Stubborn bigotry

The Supreme Court got rid of all bans on interracial marriage in 1967. Unfortunately, it took two states over 30 years each to formally get rid of the statutes they still had on the books. Both states – South Carolina and Alabama – had to go through the process of a vote because of how their constitutions work. In 1998, 38% of South Carolina voters said they did not want to remove the ban. In 2000, 41% of Alabama voters said the same thing. Those numbers were shockingly disgusting. People like to hold on to their bigotry, quite apparently.

Now the same thing is going on in Kansas:

Members of Kansas’ gay community aren’t happy as lawmakers in Topeka, KS, have decided to leave on the books laws banning homosexuality.

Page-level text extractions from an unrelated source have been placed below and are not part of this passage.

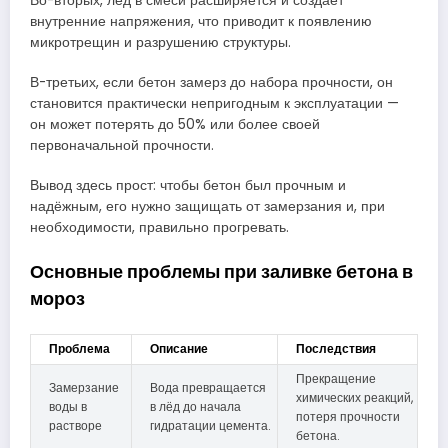
Во-вторых, лёд в смеси расширяется и создает
внутренние напряжения, что приводит к появлению
микротрещин и разрушению структуры.
В-третьих, если бетон замерз до набора прочности, он
становится практически непригодным к эксплуатации —
он может потерять до 50% или более своей
первоначальной прочности.
Вывод здесь прост: чтобы бетон был прочным и
надёжным, его нужно защищать от замерзания и, при
необходимости, правильно прогревать.
Основные проблемы при заливке бетона в
мороз
Проблема
Описание
Последствия
Прекращение
Замерзание
Вода превращается
химических реакций,
воды в
в лёд до начала
потеря прочности
растворе
гидратации цемента.
бетона.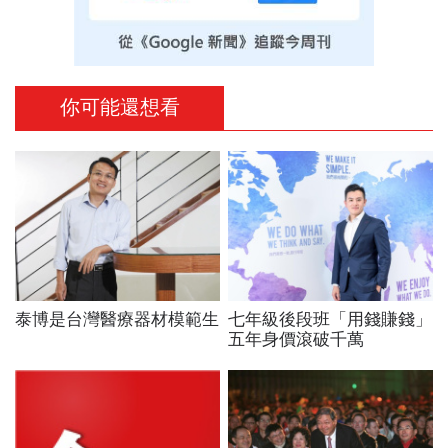
你可能還想看
泰博是台灣醫療器材模範生
七年級後段班「用錢賺錢」
五年身價滾破千萬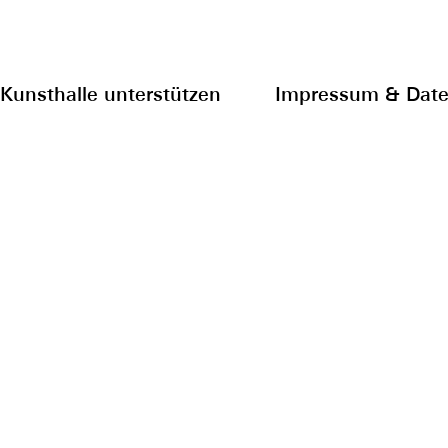
Kunsthalle unterstützen
Impressum & Date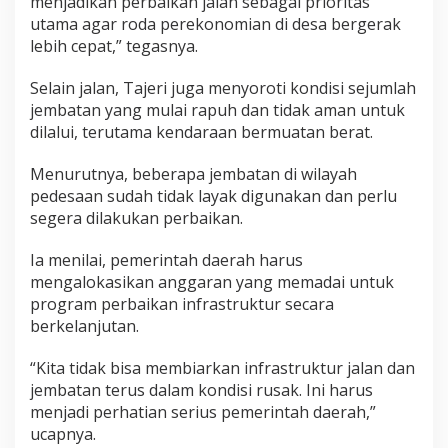
menjadikan perbaikan jalan sebagai prioritas
utama agar roda perekonomian di desa bergerak
lebih cepat,” tegasnya.
Selain jalan, Tajeri juga menyoroti kondisi sejumlah
jembatan yang mulai rapuh dan tidak aman untuk
dilalui, terutama kendaraan bermuatan berat.
Menurutnya, beberapa jembatan di wilayah
pedesaan sudah tidak layak digunakan dan perlu
segera dilakukan perbaikan.
Ia menilai, pemerintah daerah harus
mengalokasikan anggaran yang memadai untuk
program perbaikan infrastruktur secara
berkelanjutan.
“Kita tidak bisa membiarkan infrastruktur jalan dan
jembatan terus dalam kondisi rusak. Ini harus
menjadi perhatian serius pemerintah daerah,”
ucapnya.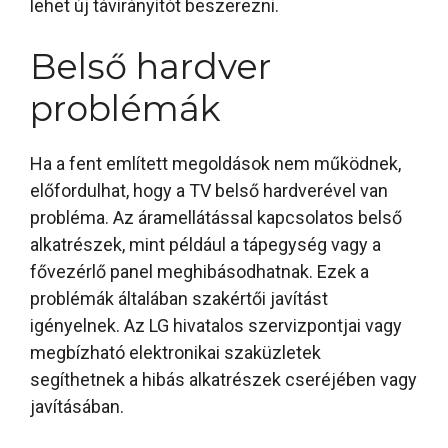
lehet új távirányítót beszerezni.
Belső hardver
problémák
Ha a fent említett megoldások nem működnek,
előfordulhat, hogy a TV belső hardverével van
probléma. Az áramellátással kapcsolatos belső
alkatrészek, mint például a tápegység vagy a
fővezérlő panel meghibásodhatnak. Ezek a
problémák általában szakértői javítást
igényelnek. Az LG hivatalos szervizpontjai vagy
megbízható elektronikai szaküzletek
segíthetnek a hibás alkatrészek cseréjében vagy
javításában.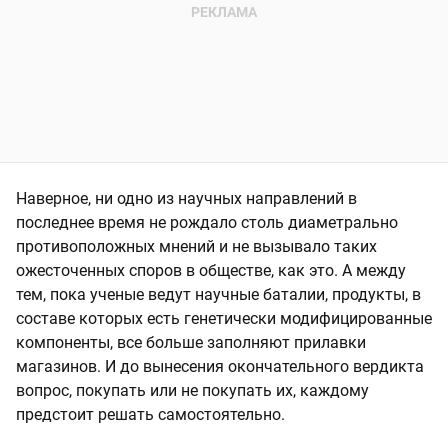
Наверное, ни одно из научных направлений в
последнее время не рождало столь диаметрально
противоположных мнений и не вызывало таких
ожесточенных споров в обществе, как это. А между
тем, пока ученые ведут научные баталии, продукты, в
составе которых есть генетически модифицированные
компоненты, все больше заполняют прилавки
магазинов. И до вынесения окончательного вердикта
вопрос, покупать или не покупать их, каждому
предстоит решать самостоятельно.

Laws banning gay sex have been ruled unconstitutional by the U.S. Supreme Court, but the law remains in place in Kansas.

An effort to repeal the law was killed this week, leaving gay and lesbian Kansans outraged…

The House Judiciary Committee was considering a bill to clean up Kansas’ criminal code when a pair of lawmakers, Jan Paul from Hutchinson and Lance Kinzer from Olathe, removed an amendment from the bill that would have repealed the law banning homosexual acts.

Got that? People were considering cleaning up Kansas’ ugly past, but Jan Paul and Lance Kinzer said they prefer to keep things dirty, filthy, and ugly.

“I think their motivation is pretty clear,” said Thomas Witt, chair of Kansas Equality Commission. “They don’t like gay people and they’re going to make sure in the eyes of the law we’re still considered criminals.”

6 Responses

  1. There’s no excuse for this. Yes, these laws are symbolic and unenforced, but there is no point in delaying their elimination.

    I was hoping to see how Lancy Kinzer justifies his actions, but he was too busy combating freedom to comment in any news article I could find:

    http://blogs.pitch.com/plog/2011/03/lance_kinzer_nudity_strip_clubs.php

  2. Bigots are proud of their mentally retarded preferences. Their arrogance reflects their disease.

  3. I’m sorry, who’s arrogant Bob?

    I couldn’t care less what the law is in regard to. If they have been struck down than they need to be swept off the books. This is part of the reason people have such a hard time understanding the legal framework they live under. There is undue clutter.

  4. And the message to gay teens in Kansas is what? It’s one thing to give this repugnant, illibertarian message to adults. As far as I’m concerned, it is far more damaging to tell gay teens they aren’t as good as “normal” people. Way to go, Kansas. I thought conservatives wanted less government intrusion into private lives. Oh, I forgot. Kansans just don’t like gays.

  5. When you look to government for endorsement of everything this is what you get. I don’t reasonable person really cares about an unenforceable law on the books.